Over the past three years, the market’s rent growth has averaged 5.8%, ranking nationally at No. 32 out of RealPage’s top 50 markets.

“Even when you’re in this period of significant growth, the market tends to fall middle of the road in terms of its pecking order,” he says. “But we really like the demand outlook for the market. It’s one of those metros that doesn’t have the same boom and bust as San Francisco; Austin, Texas; or Seattle. And having said that, if you compare Columbus to slower-growth Midwest markets, that’s where the upside shows more.”

Whitaker adds that he expects it to continue to be a slow and steady market.

“And sometimes those slow and steady markets will sneak their way to the top as the national numbers are changing as quickly as they are,” he adds.

In terms of the supply, 9,900 units are under construction, making up about 5% of the overall market.
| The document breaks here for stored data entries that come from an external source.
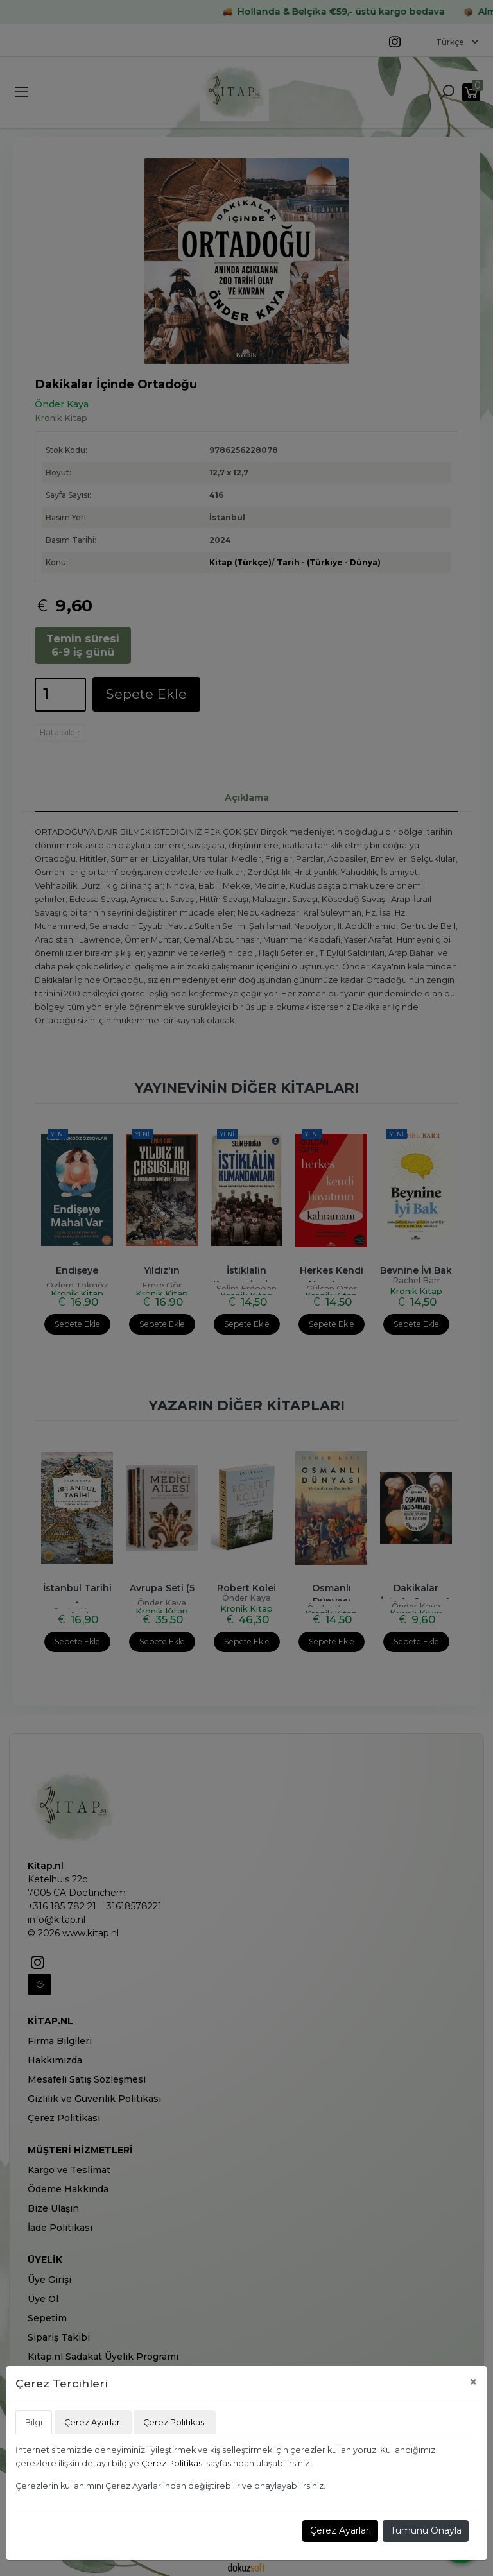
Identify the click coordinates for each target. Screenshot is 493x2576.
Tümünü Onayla (426, 2530)
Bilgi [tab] (33, 2422)
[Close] (473, 2382)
According to Whitaker, in the grand scheme of things, that’s a manageable percent of inventory growth.

He will be watching the downtown/university submarket, where 4,300 units are under construction, over the next 12 to 18 months.

“To be fair, that’s also where a lot of the big demand anchors are,” he says. “With 2023 at the onset of the year, knowing that demand probably isn’t going to be what it was in 2021 and considering how much construction is coming online, I think it’s fair to assume that Class A properties are probably going to see an increase in concessions and vacancies and probably start to see rent growth decline a little more sharply.”

He adds, however, that RealPage is still forecasting positive growth for the market, but for next year or year and a half, submarkets like downtown Columbus will lag behind the farther outlying areas that have more suburban bread-and-butter product.